1. It's the child, the child with no position to protect, the child with the least authority of anybody in the story, who announces the emperor's nakedness.

This tells us: the risk in telling the truth is least when you have the least. We accept and propagate deception to keep what we have.

(Here, I have everything: a full fridge; a heated house; clothing; the necessities of life.

Here, I have everything: a fridge full of food grown by people in total poverty; house heated with oil won in foreign wars; clothing sewn by ten-year-old girls; necessities of life bought cheap, at somebody else's expense, to leave some money for luxury. What am I going to do about that?)

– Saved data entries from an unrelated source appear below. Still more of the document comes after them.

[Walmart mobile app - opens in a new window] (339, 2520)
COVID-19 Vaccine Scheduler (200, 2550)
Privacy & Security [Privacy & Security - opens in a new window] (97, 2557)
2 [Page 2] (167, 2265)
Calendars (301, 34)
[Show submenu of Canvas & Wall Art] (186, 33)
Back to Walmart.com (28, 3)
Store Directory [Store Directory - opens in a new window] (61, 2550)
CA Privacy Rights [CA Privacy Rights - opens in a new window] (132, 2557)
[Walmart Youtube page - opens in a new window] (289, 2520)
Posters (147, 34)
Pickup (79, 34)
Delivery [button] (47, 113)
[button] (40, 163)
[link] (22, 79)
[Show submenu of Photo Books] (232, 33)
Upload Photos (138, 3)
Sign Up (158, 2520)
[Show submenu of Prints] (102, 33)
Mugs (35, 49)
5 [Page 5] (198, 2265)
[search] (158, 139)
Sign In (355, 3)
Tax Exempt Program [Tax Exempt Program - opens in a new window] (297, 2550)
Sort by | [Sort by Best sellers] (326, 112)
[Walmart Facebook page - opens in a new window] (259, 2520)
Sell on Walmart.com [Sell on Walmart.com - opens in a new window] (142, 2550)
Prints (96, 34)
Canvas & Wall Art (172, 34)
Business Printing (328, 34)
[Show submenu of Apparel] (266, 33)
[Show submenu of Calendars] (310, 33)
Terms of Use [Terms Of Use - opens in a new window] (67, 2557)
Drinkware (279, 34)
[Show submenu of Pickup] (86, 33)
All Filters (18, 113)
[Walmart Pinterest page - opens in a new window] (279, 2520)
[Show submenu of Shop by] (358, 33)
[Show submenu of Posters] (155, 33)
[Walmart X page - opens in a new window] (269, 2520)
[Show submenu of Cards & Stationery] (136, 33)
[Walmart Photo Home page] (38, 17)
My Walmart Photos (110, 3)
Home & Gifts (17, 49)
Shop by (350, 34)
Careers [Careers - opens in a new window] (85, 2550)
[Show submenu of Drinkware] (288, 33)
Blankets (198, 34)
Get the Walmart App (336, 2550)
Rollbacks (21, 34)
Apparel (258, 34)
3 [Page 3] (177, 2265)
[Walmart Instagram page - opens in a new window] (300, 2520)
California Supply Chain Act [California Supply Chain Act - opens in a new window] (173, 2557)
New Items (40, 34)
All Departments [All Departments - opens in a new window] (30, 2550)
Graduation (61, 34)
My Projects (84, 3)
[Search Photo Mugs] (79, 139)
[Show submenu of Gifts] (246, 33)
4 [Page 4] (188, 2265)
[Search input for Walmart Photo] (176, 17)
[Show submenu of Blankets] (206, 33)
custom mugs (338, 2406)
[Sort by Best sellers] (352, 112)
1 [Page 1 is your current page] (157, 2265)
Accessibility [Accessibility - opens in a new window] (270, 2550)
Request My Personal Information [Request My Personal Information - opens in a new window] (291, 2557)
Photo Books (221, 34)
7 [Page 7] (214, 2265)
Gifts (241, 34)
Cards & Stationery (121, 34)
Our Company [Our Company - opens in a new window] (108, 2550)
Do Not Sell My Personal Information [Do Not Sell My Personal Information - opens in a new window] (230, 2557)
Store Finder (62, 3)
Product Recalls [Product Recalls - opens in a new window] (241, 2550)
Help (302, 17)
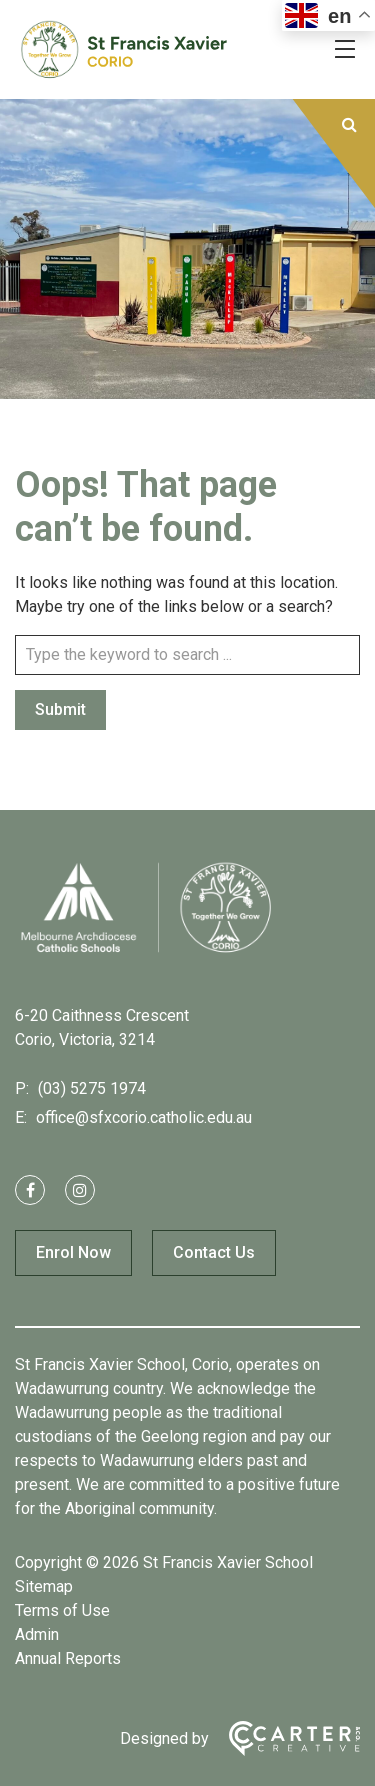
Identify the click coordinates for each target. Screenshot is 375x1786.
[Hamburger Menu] (345, 49)
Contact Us (214, 1252)
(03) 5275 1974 (90, 1088)
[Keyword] (187, 655)
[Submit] (349, 125)
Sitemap (44, 1586)
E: (21, 1117)
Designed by (164, 1738)
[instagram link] (80, 1190)
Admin (37, 1634)
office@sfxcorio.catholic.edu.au (142, 1117)
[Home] (145, 951)
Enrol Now (73, 1252)
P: (22, 1088)
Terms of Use (62, 1610)
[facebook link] (30, 1190)
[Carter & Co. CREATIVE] (284, 1738)
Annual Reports (68, 1658)
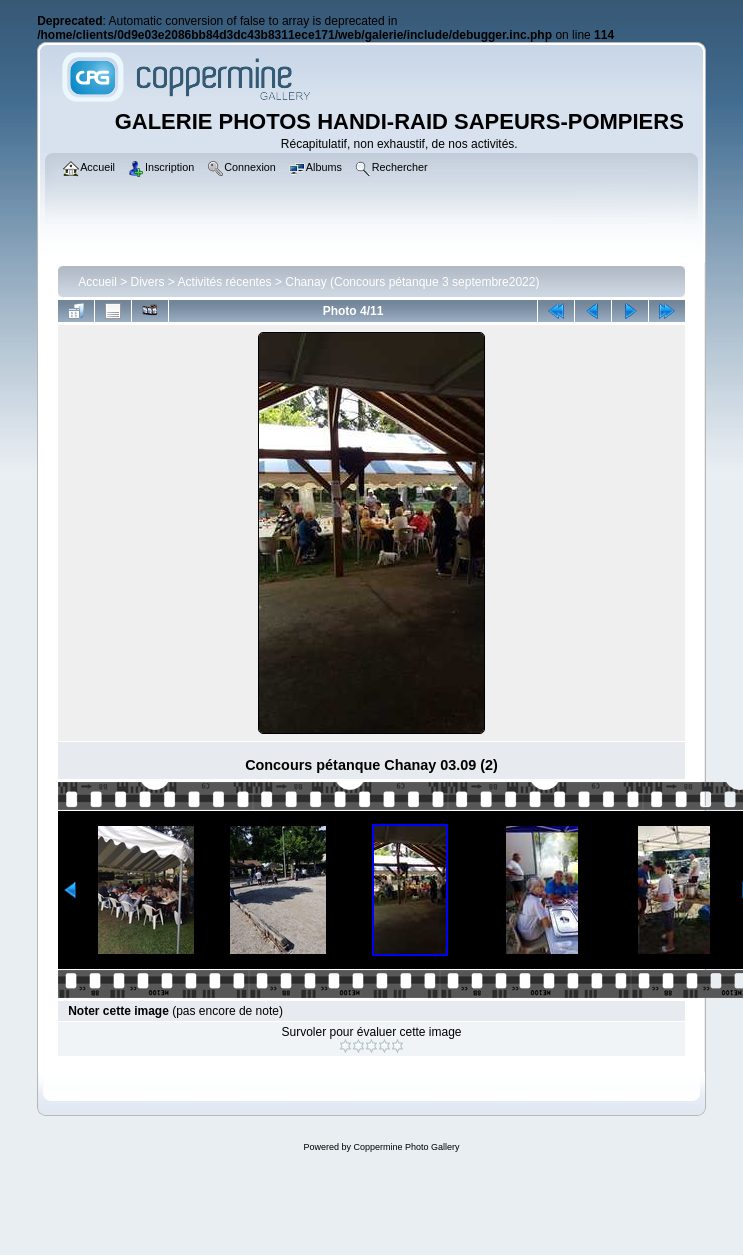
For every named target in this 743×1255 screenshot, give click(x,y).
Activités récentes (225, 282)
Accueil (97, 282)
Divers (148, 282)
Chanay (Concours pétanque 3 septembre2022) (412, 282)
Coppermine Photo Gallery (406, 1147)
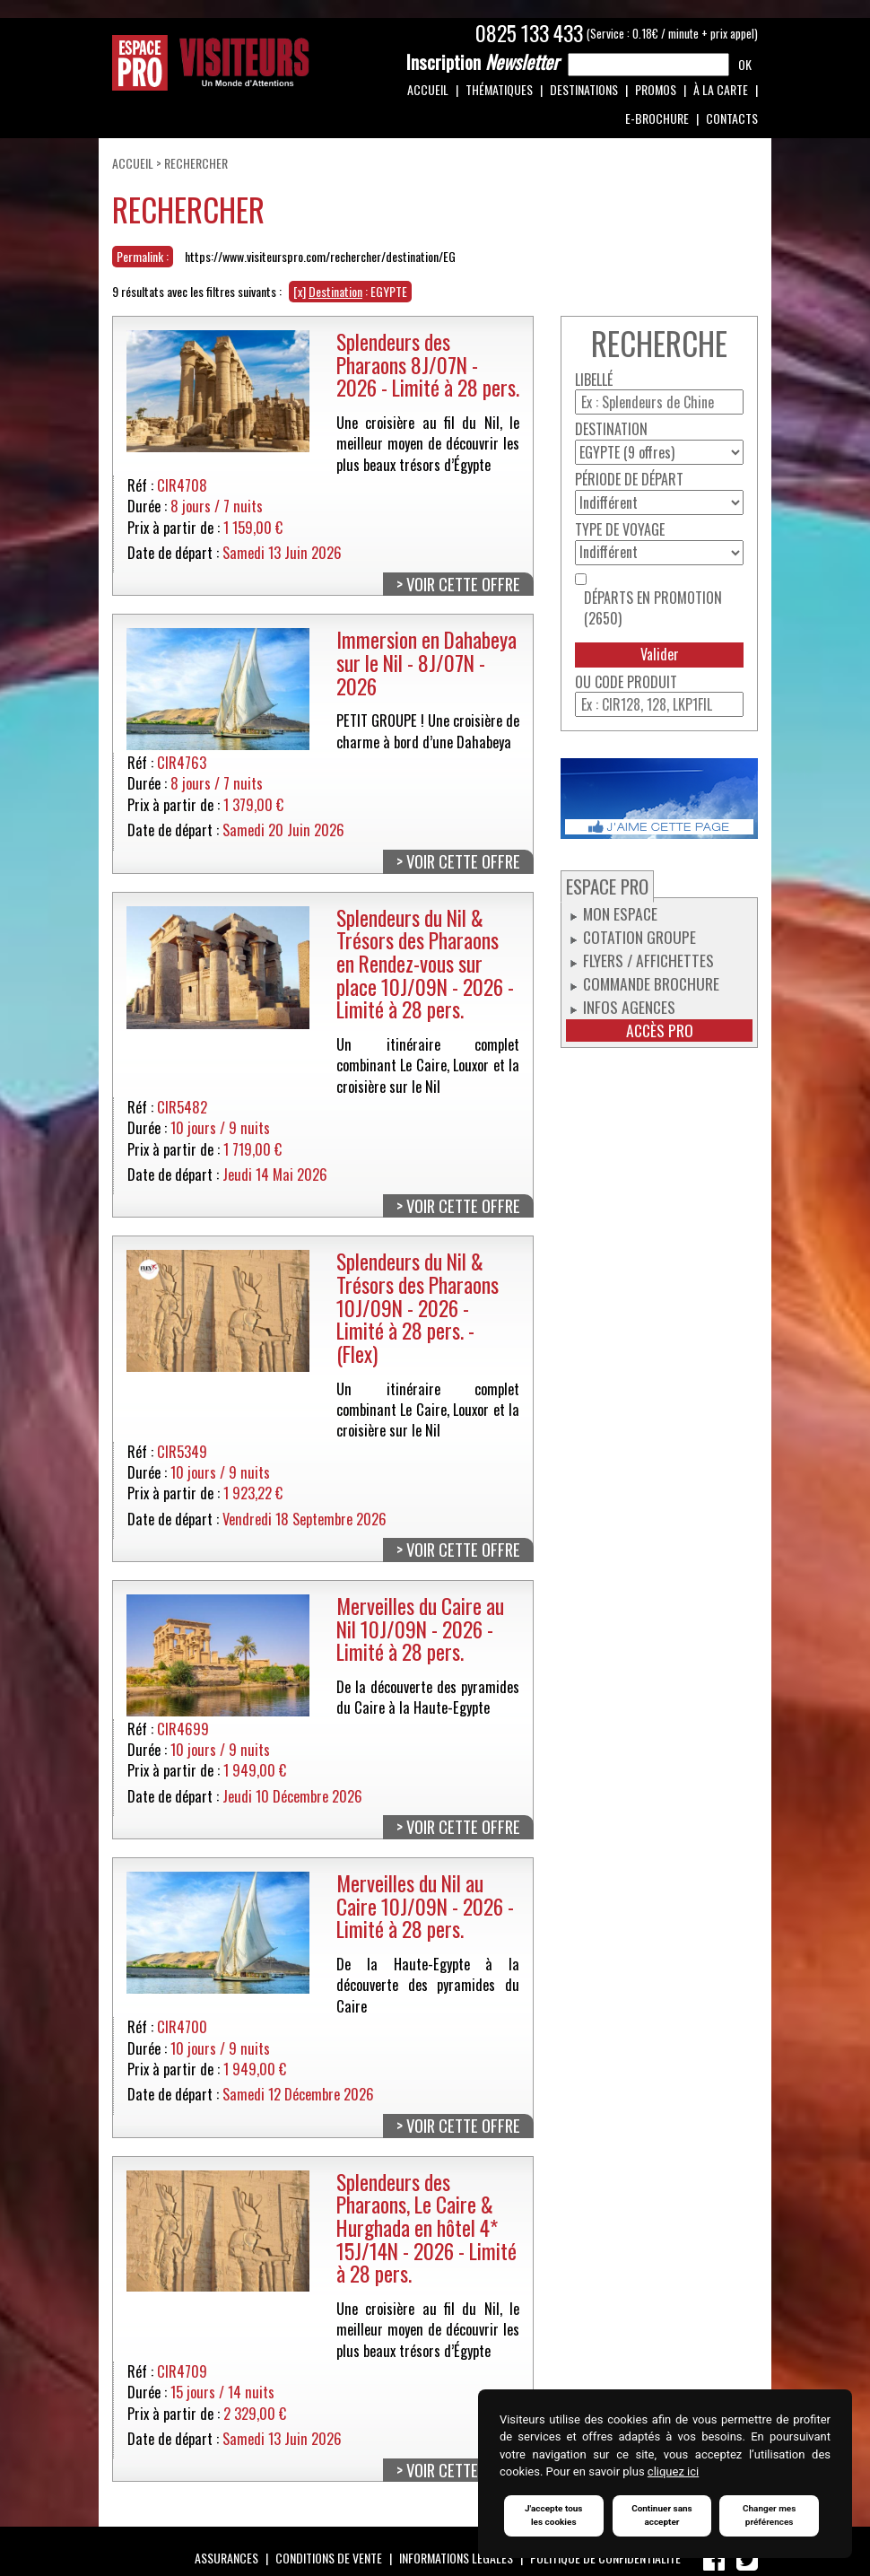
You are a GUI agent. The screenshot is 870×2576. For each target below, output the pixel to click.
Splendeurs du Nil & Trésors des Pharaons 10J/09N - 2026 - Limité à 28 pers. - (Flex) (417, 1307)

Also: The utterance of the weak has power. And not simply because this is a story for children.

2. The emperor, he's at fault. He's foolish and he's vain, and these are real flaws.

But the emperor gets his comeuppance. He's humiliated; he's spent piles of money on lavish robes that don't exist -- while conmen-tailors skip town happily, with their pockets full.

This tells us: you may think that you know who you please when you keep your mouth shut. You're probably not looking in the right place.

Or, our flaws leave us vulnerable to real, active evil. That's not inexcusable, perhaps; it's certainly human. But you need to keep your eyes open, and your mind sharp.

3. The emperor was naked all along. And everybody saw it.

This tells us: If it's true, it's true; you see it, even if you don't say it. So say it.

Ask, at least. Is the emperor naked?

I've been thinking about this story a lot lately. Health care in America? The emperor's naked. War in Iraq? The emperor's naked. Public education? The emperor's naked. And on, and on, and on.